How to read through two large .csv files in an efficient way?

I’m working with my first UiPath task. I have two large .cxv files (about 5000 rows). Lets name them DT1 and DT2. Both have a same ID-number. DT1 contains also start date and end date. I should search all rows in the first one having a certain end date, it can be for example running day in this case. For each rows found I have to check whether that ID exists in the DT2 too. If the row doesn’t exist I should write the row from DT1 to the output. Could you recommend how to do this in the most efficient way. I have now been able to create a program reading all the rows that have a certain end date…but it is already quite slow. How to avoid increased slowness when adding the reading of the second file? I would appreciate your answers with examples. Thanks!

Hi @satu.nieminen,
I would say that you could keep both files as Datatable variable and iterate through each table using some if statements.

So not to use Look up method?

Lookup method is ok if you want to perform this inside the excel. You asked for efficient way so I assumed you want to perform it in Studio.

Hi @satu.nieminen

Can u try with join query?

Yes, in Studio @Pablito

@NIVED_NAMBIAR Could you give me an example? I’m newbie using UiPath. :slight_smile: Is it an
efficient way handling large files?

Hi @satu.nieminen

Can u Share sample excel file?

@NIVED_NAMBIAR I can’t share the originals but I can try to create similar files later today.

Please share when u prepare it

Also share the screenshot mode of output u need ?

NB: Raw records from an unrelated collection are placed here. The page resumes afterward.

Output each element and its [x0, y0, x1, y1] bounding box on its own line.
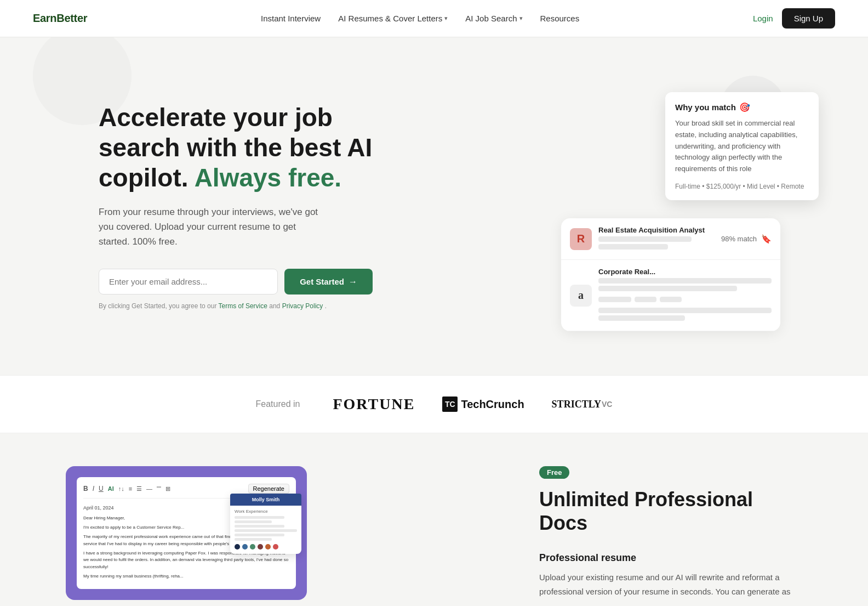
hero-title-accent: Always free. — [195, 163, 341, 192]
professional-resume-description: Upload your existing resume and our AI w… — [539, 570, 802, 598]
skeleton-bar — [598, 308, 772, 313]
free-badge: Free — [539, 466, 569, 479]
job-title-1: Real Estate Acquisition Analyst — [598, 226, 715, 234]
hero-title: Accelerate your job search with the best… — [99, 103, 373, 194]
bookmark-icon[interactable]: 🔖 — [761, 234, 772, 244]
job-listing-card: R Real Estate Acquisition Analyst 98% ma… — [561, 218, 780, 331]
toolbar-bold[interactable]: B — [83, 485, 88, 492]
professional-resume-subtitle: Professional resume — [539, 552, 802, 564]
toolbar-format[interactable]: ↑↓ — [118, 485, 124, 492]
docs-title: Unlimited Professional Docs — [539, 488, 802, 535]
toolbar-table[interactable]: ⊞ — [165, 485, 170, 492]
toolbar-underline[interactable]: U — [99, 485, 104, 492]
toolbar-ai[interactable]: AI — [108, 485, 114, 492]
hero-content-left: Accelerate your job search with the best… — [99, 103, 373, 310]
nav-resources[interactable]: Resources — [540, 14, 580, 23]
skeleton-bar — [598, 315, 685, 321]
popover-header: Why you match 🎯 — [675, 102, 809, 112]
nav-links: Instant Interview AI Resumes & Cover Let… — [261, 14, 579, 23]
featured-logos: FORTUNE TC TechCrunch STRICTLY VC — [333, 395, 612, 413]
match-percentage: 98% match 🔖 — [721, 234, 772, 244]
login-button[interactable]: Login — [753, 14, 773, 23]
letter-para4: My time running my small business (thrif… — [83, 573, 289, 580]
toolbar-divider[interactable]: — — [146, 485, 152, 492]
skeleton-bar — [598, 297, 631, 302]
skeleton-bar — [660, 297, 682, 302]
color-option[interactable] — [258, 544, 263, 550]
regenerate-button[interactable]: Regenerate — [248, 484, 290, 494]
resume-line — [235, 534, 284, 536]
popover-body: Your broad skill set in commercial real … — [675, 118, 809, 175]
resume-line — [235, 529, 297, 532]
featured-section: Featured in FORTUNE TC TechCrunch STRICT… — [0, 375, 868, 433]
navbar: EarnBetter Instant Interview AI Resumes … — [0, 0, 868, 37]
job-card-info-1: Real Estate Acquisition Analyst — [598, 226, 715, 252]
nav-ai-job-search[interactable]: AI Job Search ▾ — [465, 14, 522, 23]
email-form: Get Started → — [99, 269, 373, 294]
resume-line — [235, 520, 272, 523]
toolbar-quote[interactable]: "" — [157, 485, 161, 492]
lower-section: B I U AI ↑↓ ≡ ☰ — "" ⊞ Regenerate April … — [0, 433, 868, 606]
nav-instant-interview[interactable]: Instant Interview — [261, 14, 321, 23]
privacy-policy-link[interactable]: Privacy Policy — [282, 302, 323, 310]
resume-preview: Molly Smith Work Experience — [230, 494, 301, 554]
terms-of-service-link[interactable]: Terms of Service — [219, 302, 267, 310]
resume-line — [235, 538, 272, 541]
why-you-match-popover: Why you match 🎯 Your broad skill set in … — [665, 92, 819, 200]
color-option[interactable] — [242, 544, 248, 550]
toolbar-indent[interactable]: ☰ — [136, 485, 142, 492]
vc-text: VC — [602, 400, 612, 409]
color-option[interactable] — [235, 544, 240, 550]
popover-meta: Full-time • $125,000/yr • Mid Level • Re… — [675, 183, 809, 190]
hero-subtitle: From your resume through your interviews… — [99, 205, 329, 250]
job-card-info-2: Corporate Real... — [598, 268, 772, 323]
toolbar-list[interactable]: ≡ — [129, 485, 132, 492]
skeleton-bar — [598, 244, 668, 250]
docs-right-content: Free Unlimited Professional Docs Profess… — [539, 466, 802, 598]
toolbar-italic[interactable]: I — [93, 485, 94, 492]
chevron-down-icon: ▾ — [444, 15, 448, 22]
arrow-icon: → — [349, 277, 357, 287]
company-logo-amazon: a — [570, 285, 592, 307]
hero-illustration: Why you match 🎯 Your broad skill set in … — [561, 81, 802, 331]
skeleton-bar — [598, 278, 772, 284]
strictlyvc-logo: STRICTLY VC — [552, 399, 613, 410]
brand-logo[interactable]: EarnBetter — [33, 12, 87, 25]
job-card-row-1: R Real Estate Acquisition Analyst 98% ma… — [561, 218, 780, 260]
resume-header: Molly Smith — [230, 494, 301, 506]
techcrunch-logo: TC TechCrunch — [442, 397, 524, 412]
resume-subtitle: Work Experience — [235, 509, 297, 514]
target-icon: 🎯 — [739, 102, 750, 112]
nav-actions: Login Sign Up — [753, 8, 835, 29]
job-card-row-2: a Corporate Real... — [561, 260, 780, 331]
skeleton-bar — [598, 286, 737, 291]
get-started-button[interactable]: Get Started → — [284, 269, 373, 294]
job-title-2: Corporate Real... — [598, 268, 772, 276]
terms-text: By clicking Get Started, you agree to ou… — [99, 302, 373, 310]
color-option[interactable] — [250, 544, 255, 550]
skeleton-bar — [598, 236, 692, 242]
hero-section: Accelerate your job search with the best… — [0, 37, 868, 375]
company-logo-r: R — [570, 228, 592, 250]
color-option[interactable] — [273, 544, 278, 550]
skeleton-bar — [635, 297, 656, 302]
featured-label: Featured in — [256, 399, 300, 409]
email-input[interactable] — [99, 269, 278, 294]
color-option[interactable] — [265, 544, 271, 550]
tc-icon: TC — [442, 397, 458, 412]
signup-button[interactable]: Sign Up — [782, 8, 835, 29]
resume-line — [235, 516, 284, 519]
resume-line — [235, 525, 284, 528]
nav-ai-resumes[interactable]: AI Resumes & Cover Letters ▾ — [338, 14, 448, 23]
color-palette — [235, 544, 297, 550]
fortune-logo: FORTUNE — [333, 395, 415, 413]
chevron-down-icon: ▾ — [519, 15, 523, 22]
docs-screenshot: B I U AI ↑↓ ≡ ☰ — "" ⊞ Regenerate April … — [66, 466, 307, 600]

@NIVED_NAMBIAR Yes I will.

you can use an online csv editor, and perform a join action for the 2 large tables. i use a tool called acho studio for this. For your use case, it sounds like you want to do a “vlookup” for the two large tables. you probably have to write sql queries for it.

Hello Satu,
For large CSV files I have this movie:

Thanks,
Cristian

Hi @Cristian_Negulescu ,

I tried your way to read a very large CSV file but it’s not working correctly when the separator is a semicolon. I tried adding “delim=59” (delimit on semicolon) to the connection string, but it is still just taking the first value in each row (so before the first “;” character). If the separator is comma like in your case, it works fine.

Any ideas?

Hello dVni,
The only Idea is to make Replace of characters outside before arriving at ODBC. Like this

The correct switch will be like this in my view:
Replace all “,” with " "(space)
Replace all “;” with “,”
and then ODBC should not have an issue.
Thanks,
Cristian